(Beginning of Provided material)

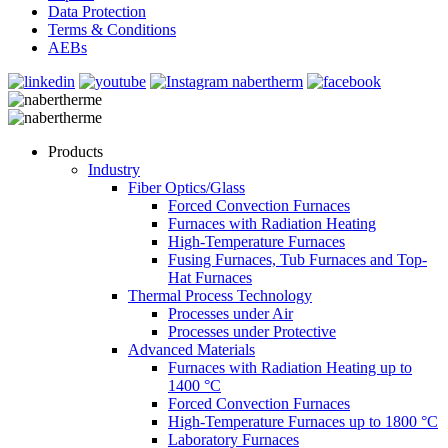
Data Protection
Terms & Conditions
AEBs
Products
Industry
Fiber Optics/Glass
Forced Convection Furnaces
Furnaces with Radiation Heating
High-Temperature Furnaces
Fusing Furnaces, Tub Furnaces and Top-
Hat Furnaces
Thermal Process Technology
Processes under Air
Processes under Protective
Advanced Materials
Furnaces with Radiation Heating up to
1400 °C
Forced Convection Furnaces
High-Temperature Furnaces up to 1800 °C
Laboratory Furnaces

(End of Provided material)
(Beginning of Provided material)

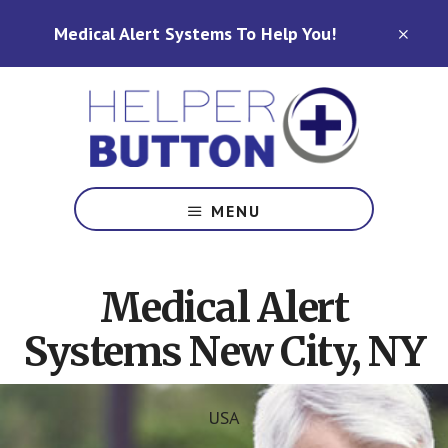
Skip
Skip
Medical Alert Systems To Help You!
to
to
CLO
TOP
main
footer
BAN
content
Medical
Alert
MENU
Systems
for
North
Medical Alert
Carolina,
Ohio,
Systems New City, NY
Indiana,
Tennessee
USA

(End of Provided material)
(Beginning of Provided material)

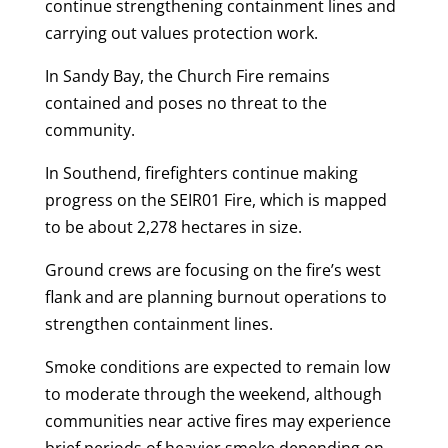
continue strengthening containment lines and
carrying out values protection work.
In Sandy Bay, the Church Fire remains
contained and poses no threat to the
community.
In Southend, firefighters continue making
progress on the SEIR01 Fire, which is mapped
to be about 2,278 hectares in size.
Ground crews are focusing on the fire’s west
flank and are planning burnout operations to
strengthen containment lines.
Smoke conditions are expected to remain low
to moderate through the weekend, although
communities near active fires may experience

(End of Provided material)

Output the material above exactly, but only from the line that carries "Data Protection" through the line that carries "Laboratory Furnaces".

Data Protection
Terms & Conditions
AEBs
Products
Industry
Fiber Optics/Glass
Forced Convection Furnaces
Furnaces with Radiation Heating
High-Temperature Furnaces
Fusing Furnaces, Tub Furnaces and Top-
Hat Furnaces
Thermal Process Technology
Processes under Air
Processes under Protective
Advanced Materials
Furnaces with Radiation Heating up to
1400 °C
Forced Convection Furnaces
High-Temperature Furnaces up to 1800 °C
Laboratory Furnaces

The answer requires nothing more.